• _EXERCISE OBJECTIVE_
When you reach the line below that has "помогут избежать срывов.", start returning lines exactly, and stop after the line that has "Dolgoznának az egyetem mellett, mégsem"; skip the pictures.

• _SUPPLIED RECORDS_
◇ ◇ ◇

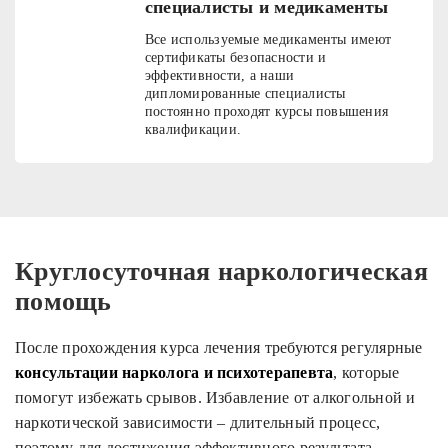
специалисты и медикаменты
Все используемые медикаменты имеют
сертификаты безопасности и
эффективности, а наши
дипломированные специалисты
постоянно проходят курсы повышения
квалификации.
Круглосуточная наркологическая
помощь
После прохождения курса лечения требуются регулярные
консультации нарколога и психотерапевта
, которые
помогут избежать срывов. Избавление от алкогольной и
наркотической зависимости – длительный процесс,
поэтому для достижения эффективного результата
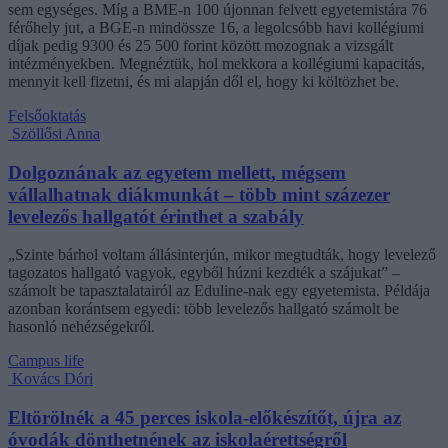
sem egységes. Míg a BME-n 100 újonnan felvett egyetemistára 76
férőhely jut, a BGE-n mindössze 16, a legolcsóbb havi kollégiumi
díjak pedig 9300 és 25 500 forint között mozognak a vizsgált
intézményekben. Megnéztük, hol mekkora a kollégiumi kapacitás,
mennyit kell fizetni, és mi alapján dől el, hogy ki költözhet be.
Felsőoktatás
Szöllősi Anna
Dolgoznának az egyetem mellett, mégsem
vállalhatnak diákmunkát – több mint százezer
levelezős hallgatót érinthet a szabály
„Szinte bárhol voltam állásinterjún, mikor megtudták, hogy levelező
tagozatos hallgató vagyok, egyből húzni kezdték a szájukat” –
számolt be tapasztalatairól az Eduline-nak egy egyetemista. Példája
azonban korántsem egyedi: több levelezős hallgató számolt be
hasonló nehézségekről.
Campus life
Kovács Dóri
Eltörölnék a 45 perces iskola-előkészítőt, újra az
óvodák dönthetnének az iskolaérettségről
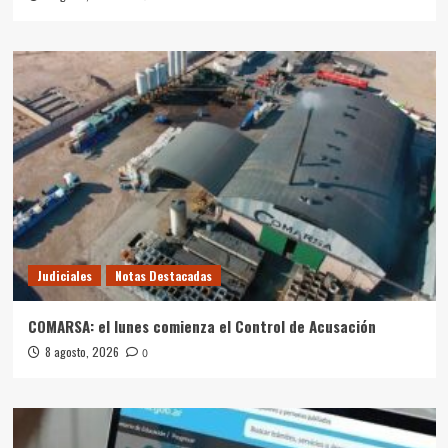
Judiciales
Notas Destacadas
COMARSA: el lunes comienza el Control de Acusación
8 agosto, 2026
0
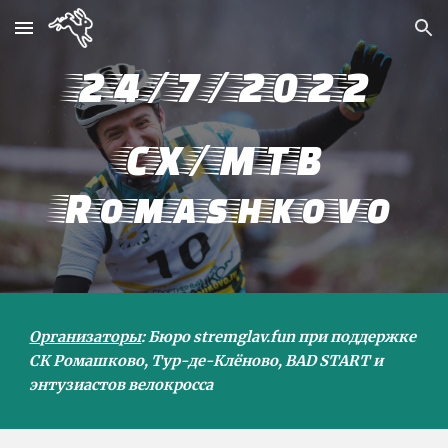
Skip to main content
Skip to navigation
24
/7/2022 
CX/MTB 
Romashkovo
Организаторы
:
 Бюро 
stremglav.fun при поддержке 
СК Ромашково, Тур-де-Клёново, BAD START и 
энтузиастов велокросса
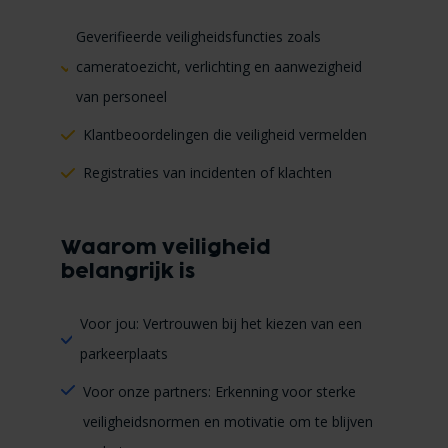
Geverifieerde veiligheidsfuncties zoals
cameratoezicht, verlichting en aanwezigheid
van personeel
Klantbeoordelingen die veiligheid vermelden
Registraties van incidenten of klachten
Waarom veiligheid
belangrijk is
Voor jou: Vertrouwen bij het kiezen van een
parkeerplaats
Voor onze partners: Erkenning voor sterke
veiligheidsnormen en motivatie om te blijven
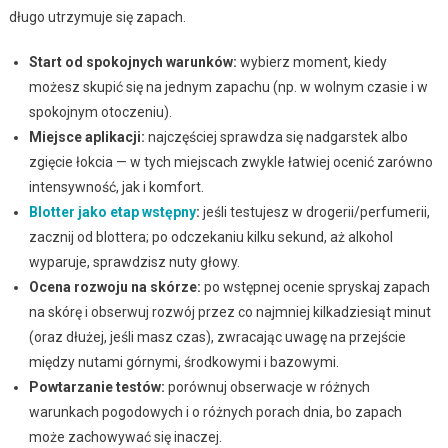
długo utrzymuje się zapach.
Start od spokojnych warunków:
wybierz moment, kiedy
możesz skupić się na jednym zapachu (np. w wolnym czasie i w
spokojnym otoczeniu).
Miejsce aplikacji:
najczęściej sprawdza się nadgarstek albo
zgięcie łokcia — w tych miejscach zwykle łatwiej ocenić zarówno
intensywność, jak i komfort.
Blotter jako etap wstępny
:
jeśli testujesz w drogerii/perfumerii,
zacznij od blottera; po odczekaniu kilku sekund, aż alkohol
wyparuje, sprawdzisz nuty głowy.
Ocena rozwoju na skórze:
po wstępnej ocenie spryskaj zapach
na skórę i obserwuj rozwój przez co najmniej kilkadziesiąt minut
(oraz dłużej, jeśli masz czas), zwracając uwagę na przejście
między nutami górnymi, środkowymi i bazowymi.
Powtarzanie testów:
porównuj obserwacje w różnych
warunkach pogodowych i o różnych porach dnia, bo zapach
może zachowywać się inaczej.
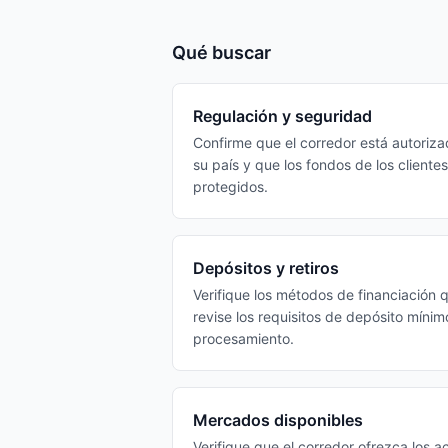
Qué buscar
Regulación y seguridad
Confirme que el corredor está autoriza
su país y que los fondos de los client
protegidos.
Depósitos y retiros
Verifique los métodos de financiación 
revise los requisitos de depósito mínim
procesamiento.
Mercados disponibles
Verifique que el corredor ofrezca los 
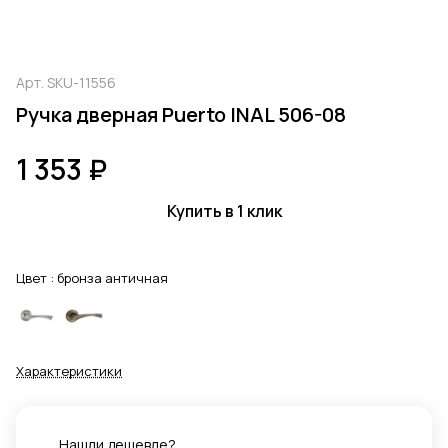
Арт.
SKU-11556
Ручка дверная Puerto INAL 506-08
1 353 ₽
Купить в 1 клик
Цвет :
бронза античная
Характеристики
Нашли дешевле?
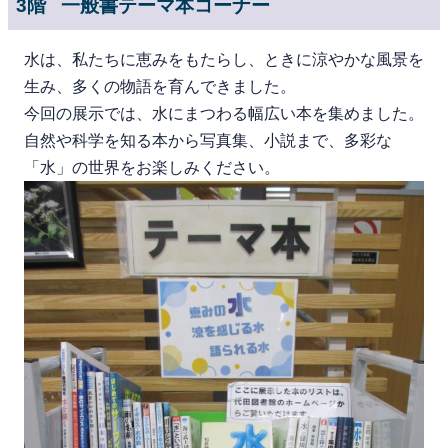
3階 一般書テーマ本コーナー
水は、私たちに恵みをもたらし、ときに涼やかな風景を
生み、多くの物語を育んできました。
今回の展示では、水にまつわる幅広い本を集めました。
自然や科学を知る本から写真集、小説まで、多彩な
「水」の世界をお楽しみください。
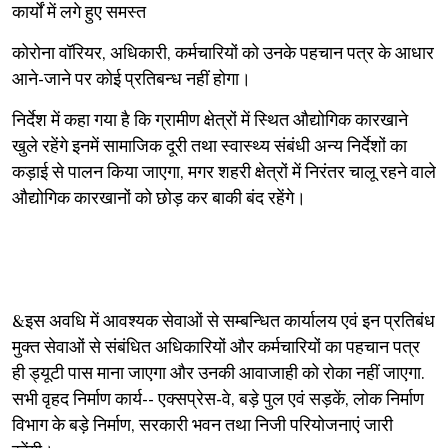
कार्यों में लगे हुए समस्त
कोरोना वॉरियर, अधिकारी, कर्मचारियों को उनके पहचान पत्र के आधार
आने-जाने पर कोई प्रतिबन्ध नहीं होगा।
निर्देश में कहा गया है कि ग्रामीण क्षेत्रों में स्थित औद्योगिक कारखाने
खुले रहेंगे इनमें सामाजिक दूरी तथा स्वास्थ्य संबंधी अन्य निर्देशों का
कड़ाई से पालन किया जाएगा, मगर शहरी क्षेत्रों में निरंतर चालू रहने वाले
औद्योगिक कारखानों को छोड़ कर बाकी बंद रहेंगे।
&इस अवधि में आवश्यक सेवाओं से सम्बन्धित कार्यालय एवं इन प्रतिबंध
मुक्त सेवाओं से संबंधित अधिकारियों और कर्मचारियों का पहचान पत्र
ही ड्यूटी पास माना जाएगा और उनकी आवाजाही को रोका नहीं जाएगा.
सभी वृहद निर्माण कार्य-- एक्सप्रेस-वे, बड़े पुल एवं सड़कें, लोक निर्माण
विभाग के बड़े निर्माण, सरकारी भवन तथा निजी परियोजनाएं जारी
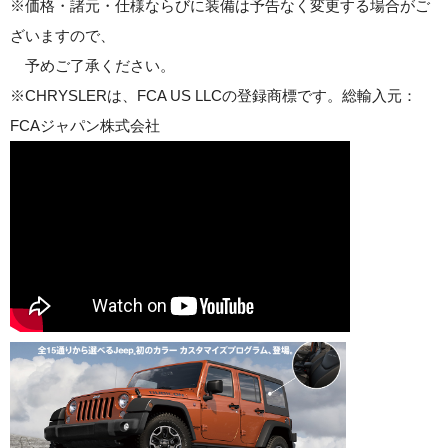
※価格・諸元・仕様ならびに装備は予告なく変更する場合がご
ざいますので、
予めご了承ください。
※CHRYSLERは、FCA US LLCの登録商標です。総輸入元：
FCAジャパン株式会社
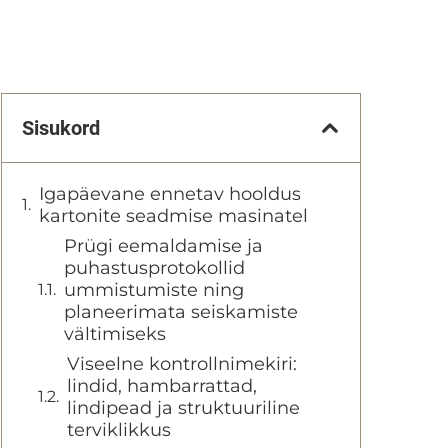
Sisukord
Igapäevane ennetav hooldus
kartonite seadmise masinatel
Prügi eemaldamise ja
puhastusprotokollid
ummistumiste ning
planeerimata seiskamiste
vältimiseks
Viseelne kontrollnimekiri:
lindid, hambarrattad,
lindipead ja struktuuriline
terviklikkus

◇ ◇ ◇

• _RESPONSE AREA_
помогут избежать срывов. Избавление от алкогольной и
наркотической зависимости – длительный процесс,
поэтому для достижения эффективного результата
sem egységes. Míg a BME-n 100 újonnan felvett egyetemistára 76
férőhely jut, a BGE-n mindössze 16, a legolcsóbb havi kollégiumi
díjak pedig 9300 és 25 500 forint között mozognak a vizsgált
intézményekben. Megnéztük, hol mekkora a kollégiumi kapacitás,
mennyit kell fizetni, és mi alapján dől el, hogy ki költözhet be.
Felsőoktatás
Szöllősi Anna
Dolgoznának az egyetem mellett, mégsem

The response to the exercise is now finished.